Tier 2 — Hallucination Rate Does the model fabricate section numbers or act names? Target: <10% hallucination rate by v3. Current v1 rate: ~60% on BNS-specific queries (abbreviation confusion).
Tier 3 — Refusal Rate Does the model correctly decline out-of-scope queries? Target: >95% correct refusal on state-specific law queries.
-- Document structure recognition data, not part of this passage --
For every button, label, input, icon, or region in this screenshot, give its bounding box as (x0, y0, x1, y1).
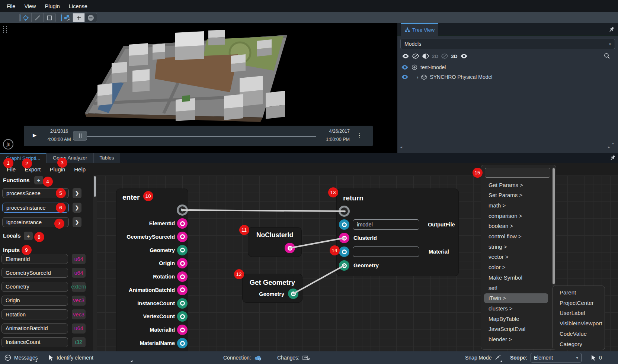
invert-visibility-icon[interactable] (422, 54, 429, 59)
connection-status[interactable]: Connection: (223, 351, 262, 364)
submenu-item-visibleinviewport[interactable]: VisibleInViewport (555, 318, 603, 328)
selection-count[interactable]: 0 (591, 351, 602, 364)
submenu-item-userlabel[interactable]: UserLabel (555, 308, 603, 318)
scrollbar-thumb[interactable] (94, 176, 96, 197)
expand-chevron-icon[interactable]: › (417, 74, 418, 80)
menubar-item-plugin[interactable]: Plugin (41, 2, 64, 11)
context-menu-item-get-params-[interactable]: Get Params > (484, 180, 548, 190)
tree-row-synchro-model[interactable]: › SYNCHRO Physical Model (401, 72, 613, 82)
tab-geom-analyzer[interactable]: Geom Analyzer (47, 153, 94, 163)
play-button[interactable]: ▶ (33, 132, 36, 138)
context-menu-item-math-[interactable]: math > (484, 200, 548, 210)
node-get-geometry[interactable]: Get Geometry Geometry (243, 274, 302, 302)
get-geometry-out-port[interactable] (288, 289, 298, 299)
context-menu-search-input[interactable] (485, 168, 550, 178)
enter-exec-out-port[interactable]: ↻ (177, 204, 188, 216)
node-return[interactable]: return → OutputFile ClusterId Material G… (337, 189, 458, 276)
point-placement-button[interactable] (20, 13, 32, 22)
node-noclusterid[interactable]: NoClusterId (248, 228, 301, 257)
rotate-selection-button[interactable] (61, 13, 73, 22)
return-clusterid-port[interactable] (339, 233, 349, 243)
identify-element-button[interactable]: Identify element (48, 351, 93, 364)
visibility-eye-icon[interactable] (401, 65, 409, 70)
add-local-button[interactable]: + (24, 232, 33, 240)
input-name-field[interactable] (1, 309, 68, 319)
timeline-kebab-menu-icon[interactable]: ⋮ (356, 131, 363, 139)
return-geometry-port[interactable] (339, 260, 349, 271)
return-material-port[interactable] (339, 247, 349, 257)
enter-port-animationbatchid[interactable] (177, 285, 188, 295)
context-menu-item-boolean-[interactable]: boolean > (484, 221, 548, 231)
context-menu-item-comparison-[interactable]: comparison > (484, 211, 548, 220)
context-menu-item-color-[interactable]: color > (484, 262, 548, 272)
left-panel-scrollbar[interactable] (93, 175, 97, 351)
2d-eye-slash-icon[interactable] (441, 54, 448, 59)
menubar-item-license[interactable]: License (65, 2, 91, 11)
pin-icon[interactable] (609, 154, 616, 161)
tree-row-imodel[interactable]: test-imodel (401, 62, 613, 72)
popup-expand-grip[interactable] (500, 360, 502, 362)
scrollbar-thumb[interactable] (553, 168, 555, 284)
context-menu-item-string-[interactable]: string > (484, 242, 548, 251)
context-menu-item-clusters-[interactable]: clusters > (484, 303, 548, 313)
tab-tables[interactable]: Tables (94, 153, 120, 163)
context-menu-item-itwin-[interactable]: iTwin > (484, 293, 548, 303)
filter-3d-label[interactable]: 3D (451, 54, 457, 59)
noclusterid-out-port[interactable] (285, 243, 295, 253)
open-function-button[interactable]: ❯ (73, 203, 81, 213)
timeline-scrubber-handle[interactable] (73, 131, 87, 141)
filter-2d-label[interactable]: 2D (432, 54, 438, 59)
3d-eye-icon[interactable] (460, 54, 468, 59)
submenu-item-parent[interactable]: Parent (555, 287, 603, 297)
toolbar-drag-handle-icon[interactable] (3, 26, 7, 33)
zoom-out-button[interactable] (85, 13, 97, 22)
context-menu-item-vector-[interactable]: vector > (484, 252, 548, 262)
tree-scroll-right-icon[interactable]: ▸ (608, 145, 610, 149)
enter-port-vertexcount[interactable] (177, 311, 188, 322)
enter-port-geometry[interactable] (177, 245, 188, 255)
input-name-field[interactable] (1, 282, 68, 292)
models-select[interactable]: Models ▾ (400, 39, 615, 49)
search-icon[interactable] (604, 53, 610, 59)
context-menu-item-set-params-[interactable]: Set Params > (484, 190, 548, 200)
return-outputfile-port[interactable] (339, 219, 349, 230)
menubar-item-file[interactable]: File (3, 2, 19, 11)
tree-scroll-down-icon[interactable]: ▾ (612, 141, 614, 145)
input-name-field[interactable] (1, 323, 68, 334)
input-name-field[interactable] (1, 337, 68, 347)
input-name-field[interactable] (1, 254, 68, 264)
show-all-eye-icon[interactable] (402, 54, 409, 59)
pin-icon[interactable] (608, 26, 615, 33)
scope-select[interactable]: Element ▾ (531, 353, 582, 363)
tree-scroll-left-icon[interactable]: ◂ (400, 145, 402, 149)
submenu-item-projectcenter[interactable]: ProjectCenter (555, 298, 603, 308)
tab-tree-view[interactable]: Tree View (401, 23, 438, 36)
context-menu-item-make-symbol[interactable]: Make Symbol (484, 273, 548, 282)
material-field[interactable] (353, 247, 419, 257)
enter-port-materialid[interactable] (177, 325, 188, 335)
messages-button[interactable]: Messages (4, 351, 38, 364)
submenu-item-category[interactable]: Category (555, 339, 603, 349)
enter-port-instancecount[interactable] (177, 298, 188, 309)
line-tool-button[interactable] (32, 13, 44, 22)
graph-menu-item-help[interactable]: Help (70, 165, 89, 174)
popup-expand-grip[interactable] (35, 360, 37, 362)
visibility-eye-icon[interactable] (401, 74, 409, 80)
snap-mode-button[interactable]: Snap Mode (465, 351, 501, 364)
menubar-item-view[interactable]: View (20, 2, 39, 11)
timeline-track[interactable] (78, 136, 316, 137)
open-function-button[interactable]: ❯ (73, 188, 81, 198)
input-name-field[interactable] (1, 268, 68, 278)
3d-viewport[interactable]: ▶ 2/1/2016 4:00:00 AM 4/26/2017 1:00:00 … (0, 23, 397, 153)
zoom-in-button[interactable] (73, 13, 85, 22)
return-exec-in-port[interactable]: → (339, 206, 350, 217)
enter-port-rotation[interactable] (177, 271, 188, 282)
context-menu-item-mapbytable[interactable]: MapByTable (484, 314, 548, 323)
enter-port-geometrysourceid[interactable] (177, 232, 188, 242)
popup-expand-grip[interactable] (130, 360, 132, 362)
enter-port-origin[interactable] (177, 258, 188, 268)
open-function-button[interactable]: ❯ (73, 217, 81, 227)
input-name-field[interactable] (1, 296, 68, 306)
add-function-button[interactable]: + (34, 176, 43, 184)
outputfile-field[interactable] (353, 219, 419, 230)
BNS 2023 abbreviation confusion— Fixed with 20k training pairsSection number hallucination— Model now identifies correct sections
- Overfitting risk still exists — monitor loss during training
- No case law knowledge — statutes only
- English only
- State-specific laws not covered
- Best used as orientation, not as authoritative legal reference
India has 1.4 billion people. Fewer than 2 million are lawyers. The gap between legal literacy and legal need is enormous. THEMIS is a step toward making statutory law accessible to anyone — not as a replacement for lawyers, but as a first layer of orientation that helps people understand what laws exist, what they say, and what options they have.
At 90,000 training pairs, a model can genuinely know Indian law. That is the goal.
| THEMIS | HECTOR | |
|---|---|---|
| Architecture | Parametric fine-tune (LoRA) | RAG (Qdrant + Chain-of-Verification) |
| Knowledge | Model weights | External vector database |
| Runtime documents | Not needed | Required |
| Best for | Citizen Q&A | Deep legal research |
| Citations | Parametric (may hallucinate) | Source-grounded (verified) |
| Status | v1 trained, v3 in progress | Production-ready |
MIT License
@misc{themis2026,
author = {Daniel Deshmukh},
title = {THEMIS: Parametric Legal Intelligence Engine for Indian Law},
year = {2026},
publisher = {HuggingFace},
url = {https://huggingface.co/Daniel2503/themis-mistral-7b-lora}
}THEMIS — Greek goddess of law, justice, and order. Because justice should not require a law degree to understand.